Your reply should be one number, which is how many lines in the listing below contain "работы".

DATA SHOWN ->
※

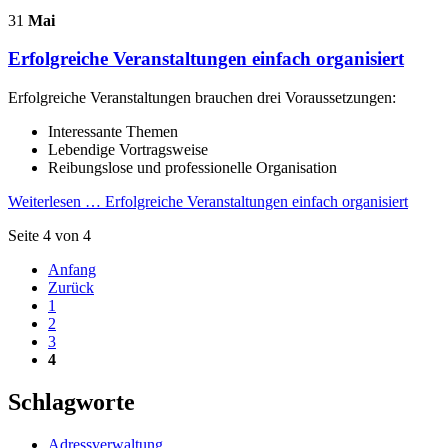
31
Mai
Erfolgreiche Veranstaltungen einfach organisiert
Erfolgreiche Veranstaltungen brauchen drei Voraussetzungen:
Interessante Themen
Lebendige Vortragsweise
Reibungslose und professionelle Organisation
Weiterlesen …
Erfolgreiche Veranstaltungen einfach organisiert
Seite 4 von 4
Anfang
Zurück
1
2
3
4
Schlagworte
Adressverwaltung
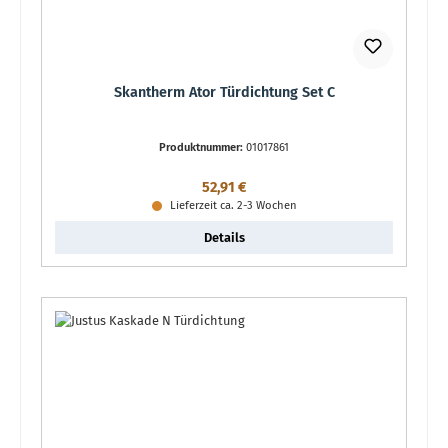
Skantherm Ator Türdichtung Set C
Produktnummer:
01017861
Regulärer Preis:
52,91 €
Lieferzeit ca. 2-3 Wochen
Details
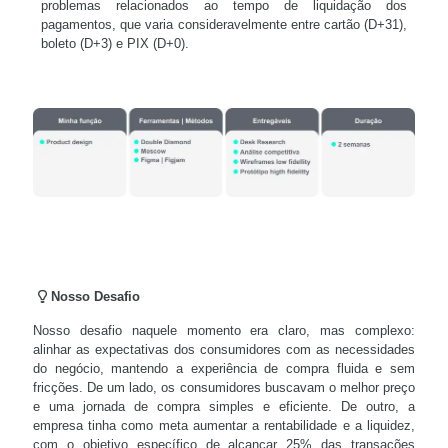
problemas relacionados ao tempo de liquidação dos
pagamentos, que varia consideravelmente entre cartão (D+31),
boleto (D+3) e PIX (D+0).
Nosso Desafio
Nosso desafio naquele momento era claro, mas complexo:
alinhar as expectativas dos consumidores com as necessidades
do negócio, mantendo a experiência de compra fluida e sem
fricções. De um lado, os consumidores buscavam o melhor preço
e uma jornada de compra simples e eficiente. De outro, a
empresa tinha como meta aumentar a rentabilidade e a liquidez,
com o objetivo específico de alcançar 25% das transações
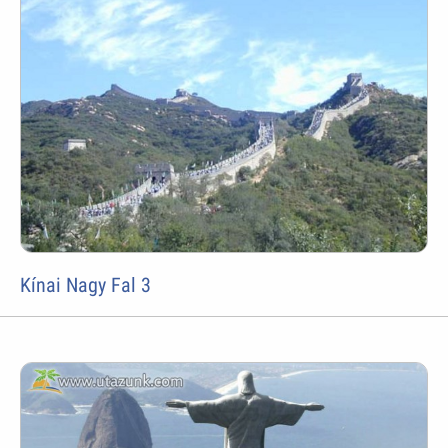
Kínai Nagy Fal 3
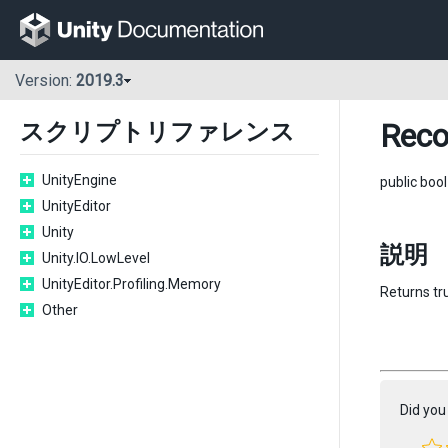
Version:
2019.3
Reco
スクリプトリファレンス
UnityEngine
public boo
UnityEditor
Unity
説明
Unity.IO.LowLevel
UnityEditor.Profiling.Memory
Returns tru
Other
Did you 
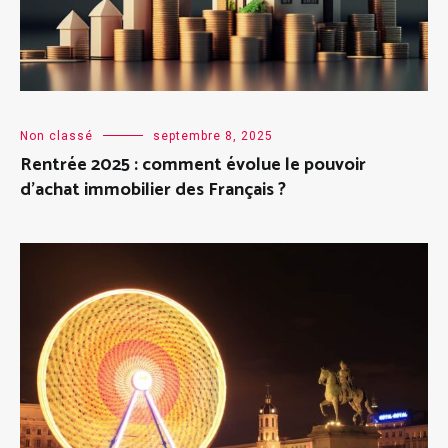
Non classé
septembre 8, 2025
Rentrée 2025 : comment évolue le pouvoir
d’achat immobilier des Français ?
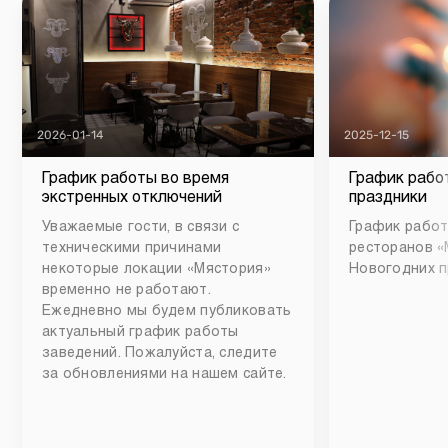
2026-01-14
2025-12-15
График работы во время
График рабо
экстренных отключений
праздники
Уважаемые гости, в связи с
График работ
техническими причинами
ресторанов «
некоторые локации «Мястория»
Новогодних п
временно не работают.
Ежедневно мы будем публиковать
актуальный график работы
заведений. Пожалуйста, следите
за обновлениями на нашем сайте.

※

ANSWER -> 2